Since we didn’t get a new build last week, I’m sure few will complain about this case of, um, premature publication. So here’s what you can expect from build 14342, starting with a mini-bombshell: Microsoft is removing the Wi-Fi Sense feature from Windows 10, starting with this build.
Mr. Aul reports that Microsoft has removed the Wi-Fi Sense feature in this build. “Wi-Fi Sense allows you to share Wi-Fi networks with your contacts and be automatically connected to networks shared by your contacts,” he explains of the little-used (or understood) feature. “The cost of updating the code to keep this feature working combined with low usage and low demand made this not worth further investment. Wi-Fi Sense, if enabled, will continue to get you connected to open Wi-Fi hotspots that it knows about through crowdsourcing.”
This seems like a big deal to me, so I’ll be looking at this more closely soon and, I expect, writing about what I found out.
Extensions in Microsoft Edge are updated. When Microsoft first implemented extensions in pre-release form a few builds ago, the system it used was temporary. Now, Microsoft is changing to the intended design, where available extensions will be downloaded directly from the Windows Store. So any extensions you previously installed will be removed, and you’ll have to reinstall them from the Store. Obviously, extensions will be automatically re-downloaded and installed with new builds going forward.
New extensions for Microsoft Edge. In tandem with this build, Microsoft is also adding new extensions to the Store, including AdBlock and Adblock Plus (which were previously available if you had the direct links), Pin It Button, Mouse Gestures, Reddit Enhancement Suite, Microsoft Translator, and OneNote Web Clipper.
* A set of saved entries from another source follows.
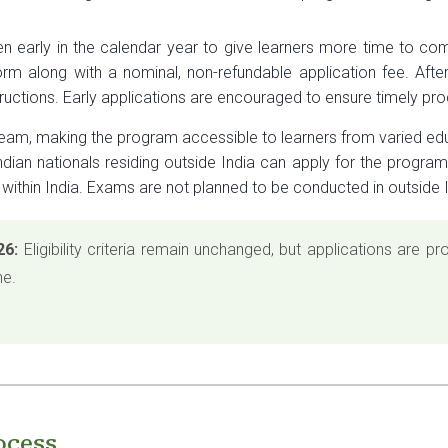
 early in the calendar year to give learners more time to co
orm along with a nominal, non-refundable application fee. After 
structions. Early applications are encouraged to ensure timely pr
ream, making the program accessible to learners from varied ed
Indian nationals residing outside India can apply for the progra
 within India. Exams are not planned to be conducted in outside I
26:
Eligibility criteria remain unchanged, but applications are 
ne.
ocess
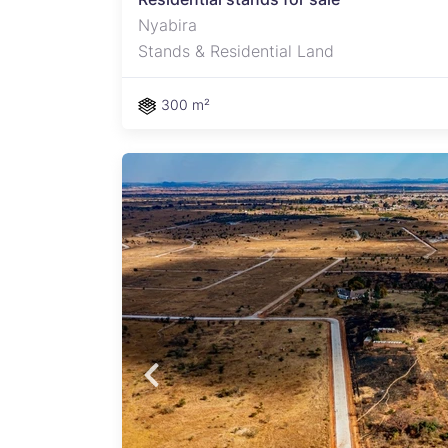
Nyabira
Stands & Residential Land
300 m²
ast-
 offer
owth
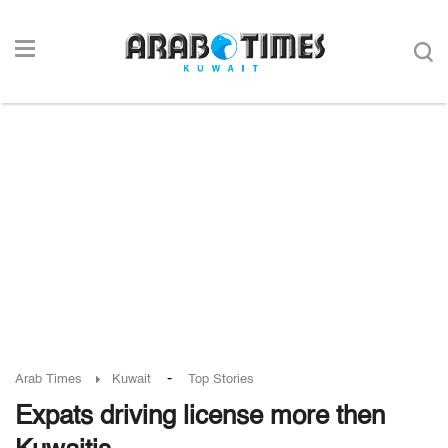
-
Arab Times
Kuwait
Top Stories
Expats driving license more then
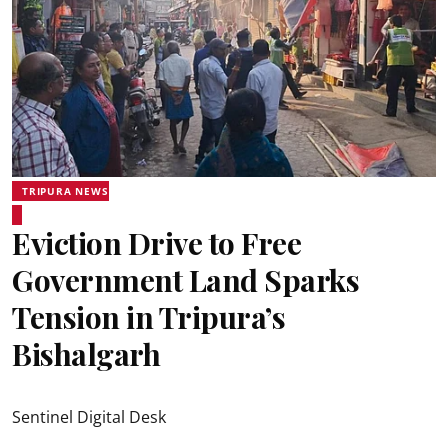
TRIPURA NEWS
Eviction Drive to Free
Government Land Sparks
Tension in Tripura’s
Bishalgarh
Sentinel Digital Desk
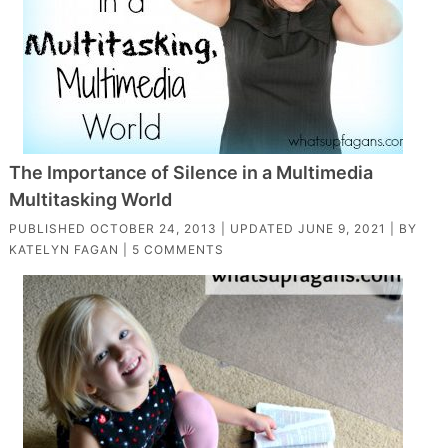
The Importance of Silence in a Multimedia
Multitasking World
PUBLISHED
OCTOBER 24, 2013
| UPDATED
JUNE 9, 2021
| BY
KATELYN FAGAN
|
5 COMMENTS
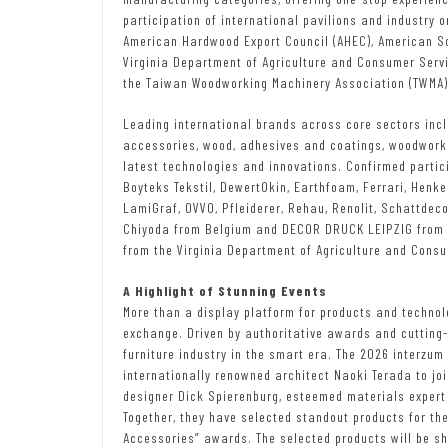
participation of international pavilions and industry 
American Hardwood Export Council (AHEC), American S
Virginia Department of Agriculture and Consumer Servi
the Taiwan Woodworking Machinery Association (TWMA), 
Leading international brands across core sectors inc
accessories, wood, adhesives and coatings, woodworki
latest technologies and innovations. Confirmed particip
Boyteks Tekstil, DewertOkin, Earthfoam, Ferrari, Henkel,
LamiGraf, OVVO, Pfleiderer, Rehau, Renolit, Schattdec
Chiyoda from Belgium and DECOR DRUCK LEIPZIG from Ge
from the Virginia Department of Agriculture and Cons
A Highlight of Stunning Events
More than a display platform for products and technolo
exchange. Driven by authoritative awards and cutting-
furniture industry in the smart era. The 2026 interzu
internationally renowned architect Naoki Terada to joi
designer Dick Spierenburg, esteemed materials expert 
Together, they have selected standout products for th
Accessories” awards. The selected products will be sh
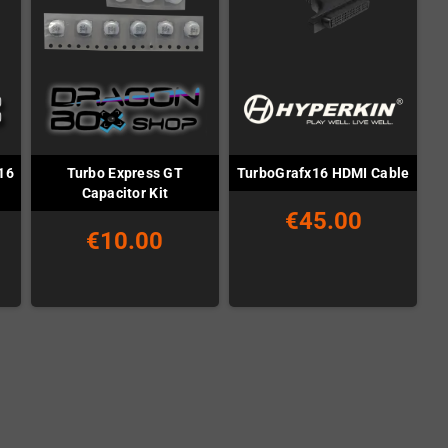
16
Turbo Express GT
TurboGrafx16 HDMI Cable
Capacitor Kit
€45.00
€10.00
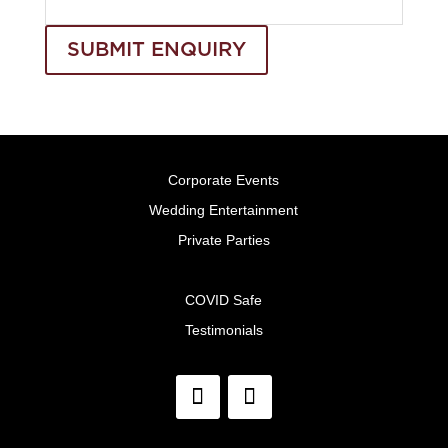
SUBMIT ENQUIRY
Corporate Events
Wedding Entertainment
Private Parties
COVID Safe
Testimonials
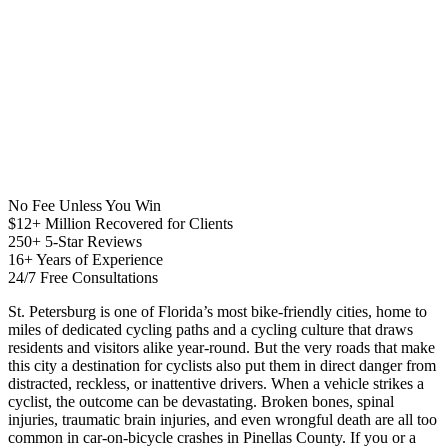
No Fee Unless You Win
$12+ Million Recovered for Clients
250+ 5-Star Reviews
16+ Years of Experience
24/7 Free Consultations
St. Petersburg is one of Florida’s most bike-friendly cities, home to
miles of dedicated cycling paths and a cycling culture that draws
residents and visitors alike year-round. But the very roads that make
this city a destination for cyclists also put them in direct danger from
distracted, reckless, or inattentive drivers. When a vehicle strikes a
cyclist, the outcome can be devastating. Broken bones, spinal
injuries, traumatic brain injuries, and even wrongful death are all too
common in car-on-bicycle crashes in Pinellas County. If you or a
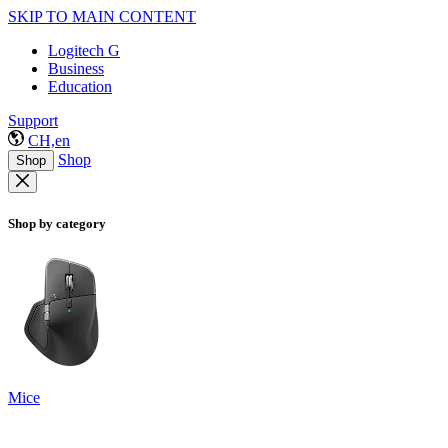
SKIP TO MAIN CONTENT
Logitech G
Business
Education
Support
CH,en
Shop
Shop
Shop by category
Mice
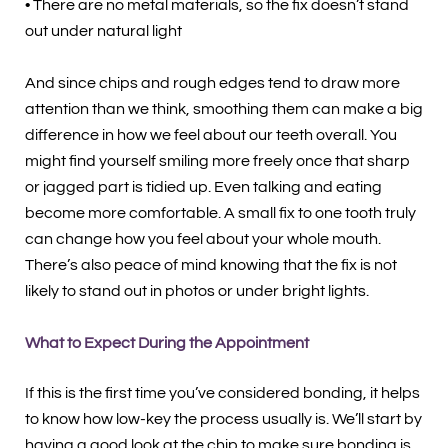
• There are no metal materials, so the fix doesn’t stand
out under natural light
And since chips and rough edges tend to draw more
attention than we think, smoothing them can make a big
difference in how we feel about our teeth overall. You
might find yourself smiling more freely once that sharp
or jagged part is tidied up. Even talking and eating
become more comfortable. A small fix to one tooth truly
can change how you feel about your whole mouth.
There’s also peace of mind knowing that the fix is not
likely to stand out in photos or under bright lights.
What to Expect During the Appointment
If this is the first time you’ve considered bonding, it helps
to know how low-key the process usually is. We’ll start by
having a good look at the chip to make sure bonding is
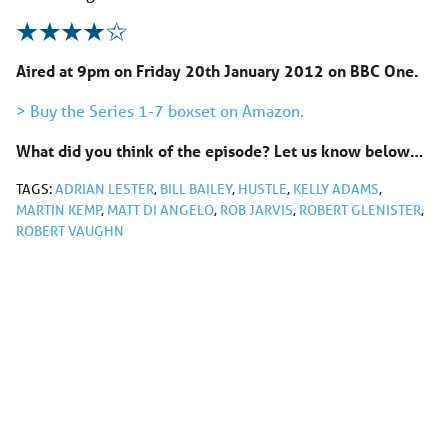
Aired at 9pm on Friday 20th January 2012 on BBC One.
> Buy the Series 1-7 boxset on Amazon.
What did you think of the episode? Let us know below…
TAGS:
ADRIAN LESTER
,
BILL BAILEY
,
HUSTLE
,
KELLY ADAMS
,
MARTIN KEMP
,
MATT DI ANGELO
,
ROB JARVIS
,
ROBERT GLENISTER
,
ROBERT VAUGHN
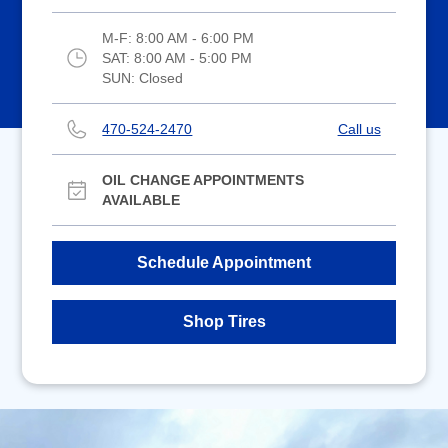
M-F:
8:00 AM - 6:00 PM
SAT:
8:00 AM - 5:00 PM
SUN:
Closed
470-524-2470
Call us
OIL CHANGE APPOINTMENTS
AVAILABLE
Schedule Appointment
Shop Tires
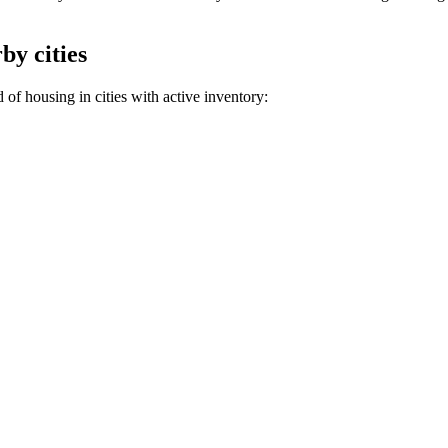
by cities
of housing in cities with active inventory:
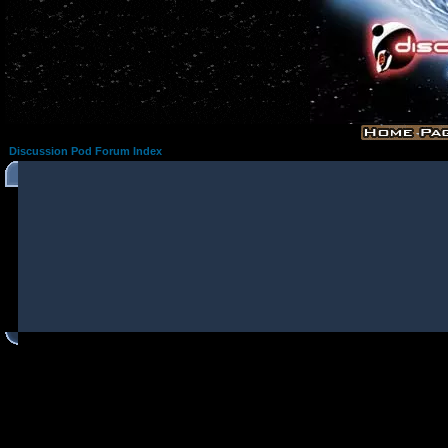
Discussion Pod Forum Index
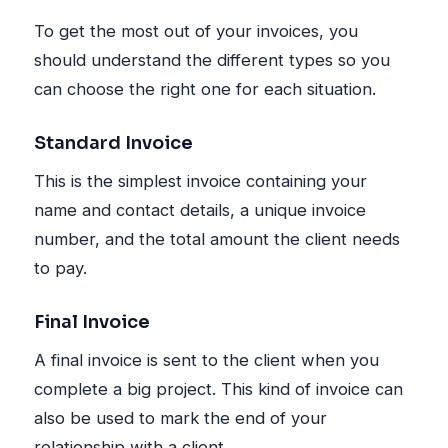
To get the most out of your invoices, you
should understand the different types so you
can choose the right one for each situation.
Standard Invoice
This is the simplest invoice containing your
name and contact details, a unique invoice
number, and the total amount the client needs
to pay.
Final Invoice
A final invoice is sent to the client when you
complete a big project. This kind of invoice can
also be used to mark the end of your
relationship with a client.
Real-time web notifications added to Microsoft Edge. Our little web browser is growing up: Web sites can now trigger real-time notifications in Edge, and these notifications will be logged in Action Center if you miss them, just like real app notifications.
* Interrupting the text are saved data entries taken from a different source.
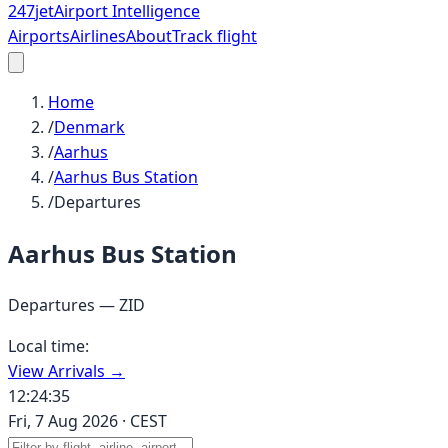
247
jet
Airport Intelligence
Airports
Airlines
About
Track flight
Home
/
Denmark
/
Aarhus
/
Aarhus Bus Station
/
Departures
Aarhus Bus Station
Departures —
ZID
Local time:
View Arrivals →
12:24:35
Fri, 7 Aug 2026
·
CEST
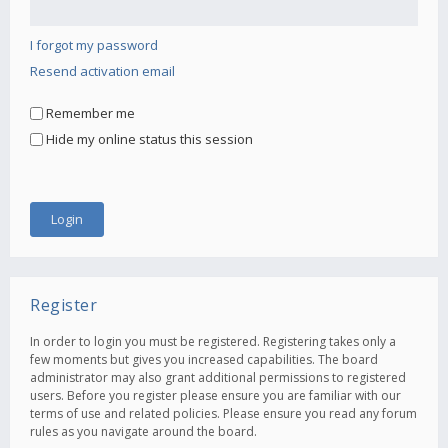
I forgot my password
Resend activation email
Remember me
Hide my online status this session
Register
In order to login you must be registered. Registering takes only a
few moments but gives you increased capabilities. The board
administrator may also grant additional permissions to registered
users. Before you register please ensure you are familiar with our
terms of use and related policies. Please ensure you read any forum
rules as you navigate around the board.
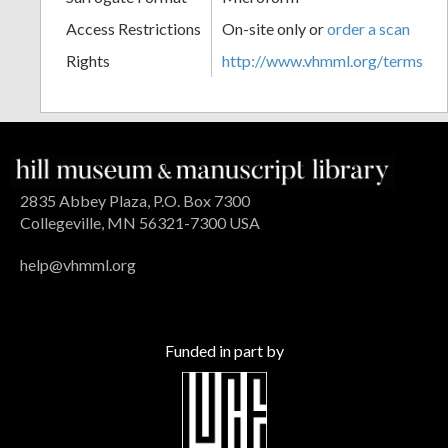
Access Restrictions
On-site only or
order a scan
Rights
http://www.vhmml.org/terms
2835 Abbey Plaza, P.O. Box 7300
Collegeville, MN 56321-7300 USA
help@vhmml.org
Funded in part by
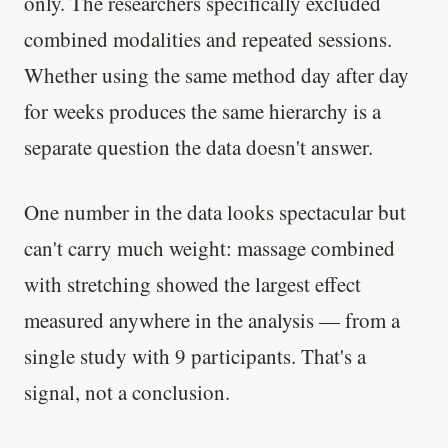
only. The researchers specifically excluded
combined modalities and repeated sessions.
Whether using the same method day after day
for weeks produces the same hierarchy is a
separate question the data doesn't answer.
One number in the data looks spectacular but
can't carry much weight: massage combined
with stretching showed the largest effect
measured anywhere in the analysis — from a
single study with 9 participants. That's a
signal, not a conclusion.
Swipe navigation added to Microsoft Edge. If you were a Windows phone user, you may recall that Internet Explorer supported a neat swipe-based navigation scheme, where you could swipe left to go back and right to go forward. Well, swipe navigation is coming back, starting with this build for PC. (It’s coming back to Windows 10 Mobile in the next build for that platform as well.) Actually, I think Internet Explorer Modern did this in Windows 8/RT, right?
Bash on Ubuntu on Windows is improved. Yes, you read that right: “Bash on Ubuntu on Windows.” Ugh, right? Anyway, the Windows Subsystem for Linux now supports symlinks in mounted Windows directories, and users with non-Latin Windows usernames are now able to install Bash on Ubuntu on Windows.
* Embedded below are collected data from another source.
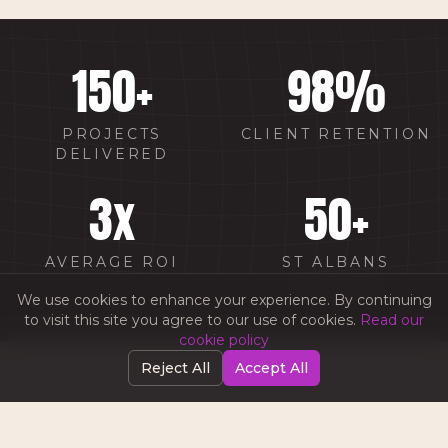
150
+
98
%
PROJECTS
CLIENT RETENTION
DELIVERED
3
x
50
+
AVERAGE ROI
ST ALBANS
CLIENTS
We use cookies to enhance your experience. By continuing
to visit this site you agree to our use of cookies.
Read our
cookie policy
Reject All
Accept All
WHY CHOOSE AMW IN
ST ALBANS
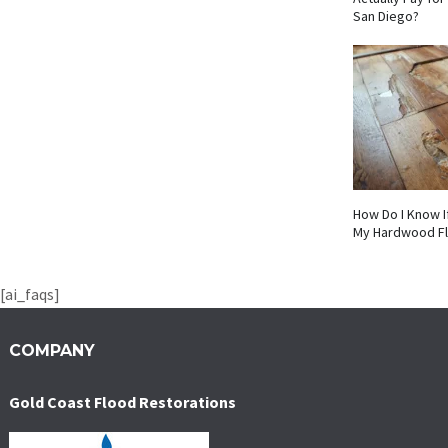
San Diego?
How Do I Know I
My Hardwood F
[ai_faqs]
COMPANY
Gold Coast Flood Restorations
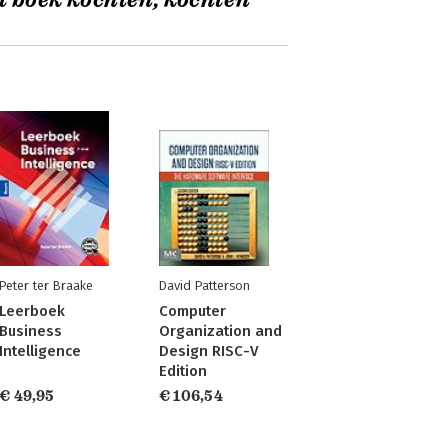
t boek kochten, kochten
Peter ter Braake
David Patterson
Leerboek
Computer
Business
Organization and
Intelligence
Design RISC-V
Edition
€ 49,95
€ 106,54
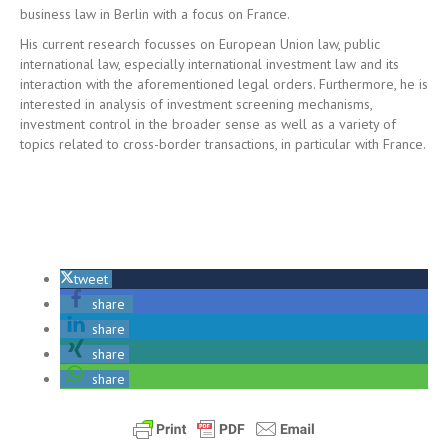
business law in Berlin with a focus on France.
His current research focusses on European Union law, public
international law, especially international investment law and its
interaction with the aforementioned legal orders. Furthermore, he is
interested in analysis of investment screening mechanisms,
investment control in the broader sense as well as a variety of
topics related to cross-border transactions, in particular with France.
tweet
share
share
share
share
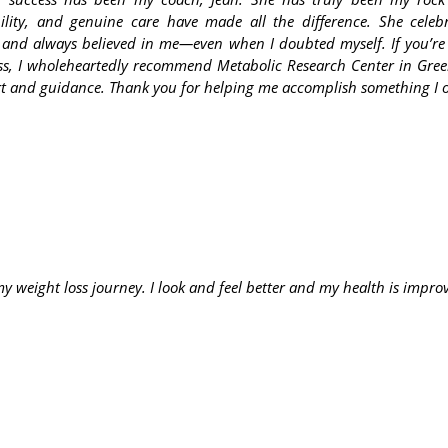
ility, and genuine care have made all the difference. She cele
and always believed in me—even when I doubted myself. If you’re
ess, I wholeheartedly recommend Metabolic Research Center in Gree
ort and guidance. Thank you for helping me accomplish something I 
 weight loss journey. I look and feel better and my health is improvi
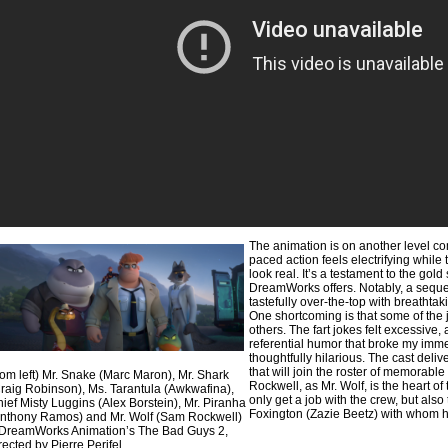
The animation is on another level comp
paced action feels electrifying while
look real. It’s a testament to the gol
DreamWorks offers. Notably, a sequen
tastefully over-the-top with breathta
One shortcoming is that some of the j
others. The fart jokes felt excessive, 
referential humor that broke my imme
thoughtfully hilarious. The cast del
that will join the roster of memorab
rom left) Mr. Snake (Marc Maron), Mr. Shark
Rockwell, as Mr. Wolf, is the heart of 
raig Robinson), Ms. Tarantula (Awkwafina),
only get a job with the crew, but also
ief Misty Luggins (Alex Borstein), Mr. Piranha
Foxington (Zazie Beetz) with whom h
nthony Ramos) and Mr. Wolf (Sam Rockwell)
DreamWorks Animation’s The Bad Guys 2,
rected by Pierre Perifel.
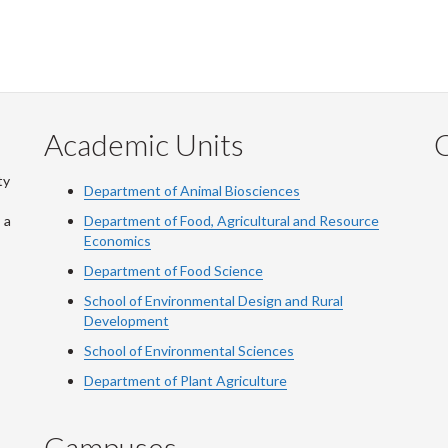
Academic Units
C
ty
Department of Animal Biosciences
 a
Department of Food, Agricultural and Resource
Economics
Department of Food Science
School of Environmental Design and Rural
Development
School of Environmental Sciences
Department of Plant Agriculture
Campuses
Skype UWP Preview is updated. You can now set a dark theme in the Skype UWP Preview app and can switch between different Skype accounts. (The Windows 10 Mobile version of this app will be released “in the next few weeks,” Microsoft says.)
Windows Ink Workspace icon is updated. Yes, the icon. It’s described as “a more expressive ink stroke,” and is more consistent with other icons in the notification area, Microsoft says.
User Account Control dialog visuals are updated … again. You may recall that the UAC dialogs were recently updated with a new flat look that is more consistent with the Windows 10 visual style. Well now they support a dark theme too, and the header has been switched from scary yellow to cool and collected light blue.
Middle-click dismiss is added to Action Center. Now, you can middle-click (with your mouse) on a notification in the Action Center to dismiss it. In other words, yes, you can now give notifications the middle finger.
The ability to redirect let web sites open with an app instead is … coming soon. At Build 2016, Microsoft revealed that it will allow web sites to trigger an app launch. That ability is not available in build 14342, but Microsoft has added a new page in App Settings (Settings, System, Apps) in preparation for this change.
Feedback Hub is improved. The Feedback Hub now suggests categories and subcategories based on the title and description you used when creating new feedback. This will help you categorize your feedback correctly so that the right team at Microsoft can respond more quickly.
Microsoft fixed a number of issues in this build, including the blocking issue that prevented Project Centennial apps from installing, the DRM bug that prevented content from services like Groove Music, Microsoft Movies & TV, Netflix, or Amazon Instant Video from playing correctly, and much more. Check out Microsoft’s blog post for the complete list.
Nothing major here, but a few issues of note: The Feedback Hub needs a 20-30 minute timeout after you install the build before it will fully work, Symantec products (Norton Antivirus and Norton Internet Security) are triggering blue screens, and a few other minor issues.
Whew. Lots of stuff, as you can see. Enjoy!